----- THE RECORDS -----
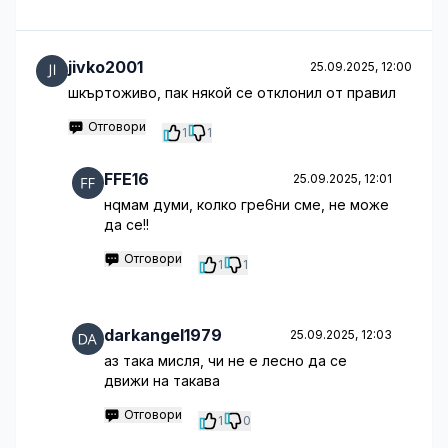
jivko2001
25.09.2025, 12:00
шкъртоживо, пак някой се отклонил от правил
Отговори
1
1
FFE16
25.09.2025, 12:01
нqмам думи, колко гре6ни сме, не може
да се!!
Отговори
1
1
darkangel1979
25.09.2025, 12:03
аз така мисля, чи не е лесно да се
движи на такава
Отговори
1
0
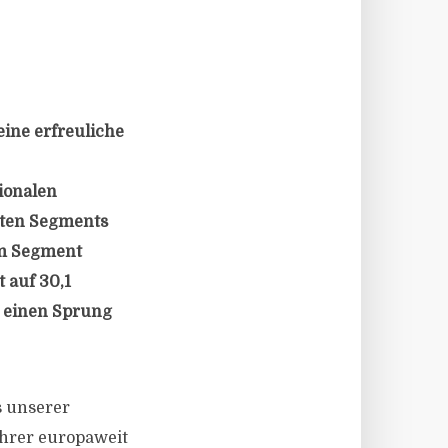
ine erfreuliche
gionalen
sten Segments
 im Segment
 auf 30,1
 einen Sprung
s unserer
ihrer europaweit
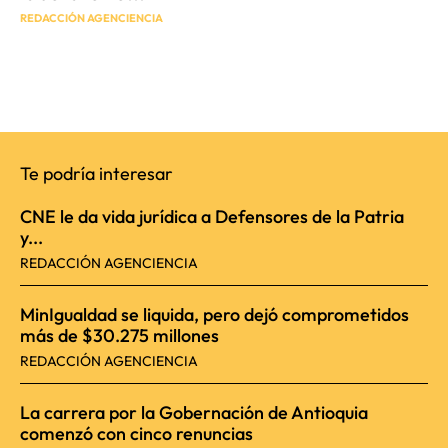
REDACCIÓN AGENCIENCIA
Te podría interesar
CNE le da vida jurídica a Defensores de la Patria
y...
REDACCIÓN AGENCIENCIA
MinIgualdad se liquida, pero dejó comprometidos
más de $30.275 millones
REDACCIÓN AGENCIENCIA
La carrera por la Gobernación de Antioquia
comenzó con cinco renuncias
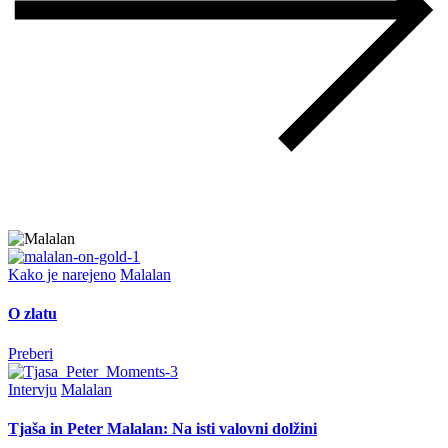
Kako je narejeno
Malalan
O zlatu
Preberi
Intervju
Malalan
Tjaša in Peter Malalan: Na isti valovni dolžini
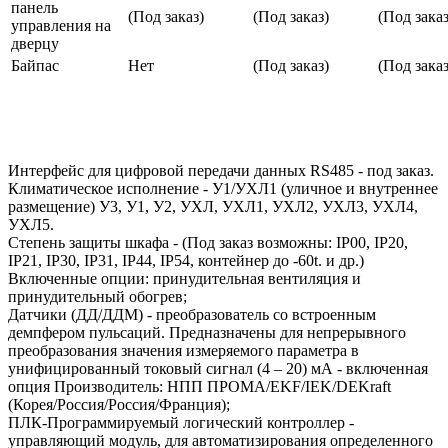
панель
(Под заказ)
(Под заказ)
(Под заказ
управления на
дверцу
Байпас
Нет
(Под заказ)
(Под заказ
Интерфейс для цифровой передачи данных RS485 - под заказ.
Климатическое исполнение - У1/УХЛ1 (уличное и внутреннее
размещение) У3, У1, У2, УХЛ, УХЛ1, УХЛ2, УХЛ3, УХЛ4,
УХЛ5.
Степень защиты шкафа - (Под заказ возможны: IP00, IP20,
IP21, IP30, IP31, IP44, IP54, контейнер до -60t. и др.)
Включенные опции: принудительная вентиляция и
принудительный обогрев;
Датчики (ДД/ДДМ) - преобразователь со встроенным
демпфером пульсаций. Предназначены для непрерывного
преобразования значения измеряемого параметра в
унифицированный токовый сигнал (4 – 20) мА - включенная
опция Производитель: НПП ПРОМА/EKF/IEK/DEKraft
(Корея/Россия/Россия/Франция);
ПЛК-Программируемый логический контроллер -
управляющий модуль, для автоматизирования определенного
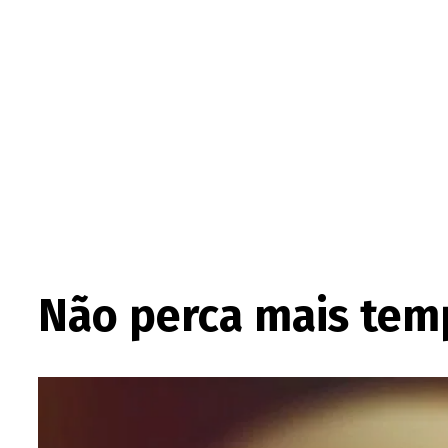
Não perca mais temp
-----
**THE TASK**
Nothing may be altered when you restate the records, but every picture must be dropped.

**FINISHED EXERCISE**
jivko2001
25.09.2025, 12:00
шкъртоживо, пак някой се отклонил от правил
Отговори
1
1
FFE16
25.09.2025, 12:01
нqмам думи, колко гре6ни сме, не може
да се!!
Отговори
1
1
darkangel1979
25.09.2025, 12:03
аз така мисля, чи не е лесно да се
движи на такава
Отговори
1
0
ine erfreuliche
gionalen
sten Segments
 im Segment
 auf 30,1
 einen Sprung
s unserer
ihrer europaweit
REDACCIÓN AGENCIENCIA
Te podría interesar
CNE le da vida jurídica a Defensores de la Patria
y...
REDACCIÓN AGENCIENCIA
MinIgualdad se liquida, pero dejó comprometidos
más de $30.275 millones
REDACCIÓN AGENCIENCIA
La carrera por la Gobernación de Antioquia
comenzó con cinco renuncias
Kako je narejeno
Malalan
O zlatu
Preberi
Intervju
Malalan
Tjaša in Peter Malalan: Na isti valovni dolžini
панель
(Под заказ)
(Под заказ)
(Под заказ
управления на
дверцу
Байпас
Нет
(Под заказ)
(Под заказ
Интерфейс для цифровой передачи данных RS485 - под заказ.
Климатическое исполнение - У1/УХЛ1 (уличное и внутреннее
размещение) У3, У1, У2, УХЛ, УХЛ1, УХЛ2, УХЛ3, УХЛ4,
УХЛ5.
Степень защиты шкафа - (Под заказ возможны: IP00, IP20,
IP21, IP30, IP31, IP44, IP54, контейнер до -60t. и др.)
Включенные опции: принудительная вентиляция и
принудительный обогрев;
Датчики (ДД/ДДМ) - преобразователь со встроенным
демпфером пульсаций. Предназначены для непрерывного
преобразования значения измеряемого параметра в
унифицированный токовый сигнал (4 – 20) мА - включенная
опция Производитель: НПП ПРОМА/EKF/IEK/DEKraft
(Корея/Россия/Россия/Франция);
ПЛК-Программируемый логический контроллер -
управляющий модуль, для автоматизирования определенного
Não perca mais temp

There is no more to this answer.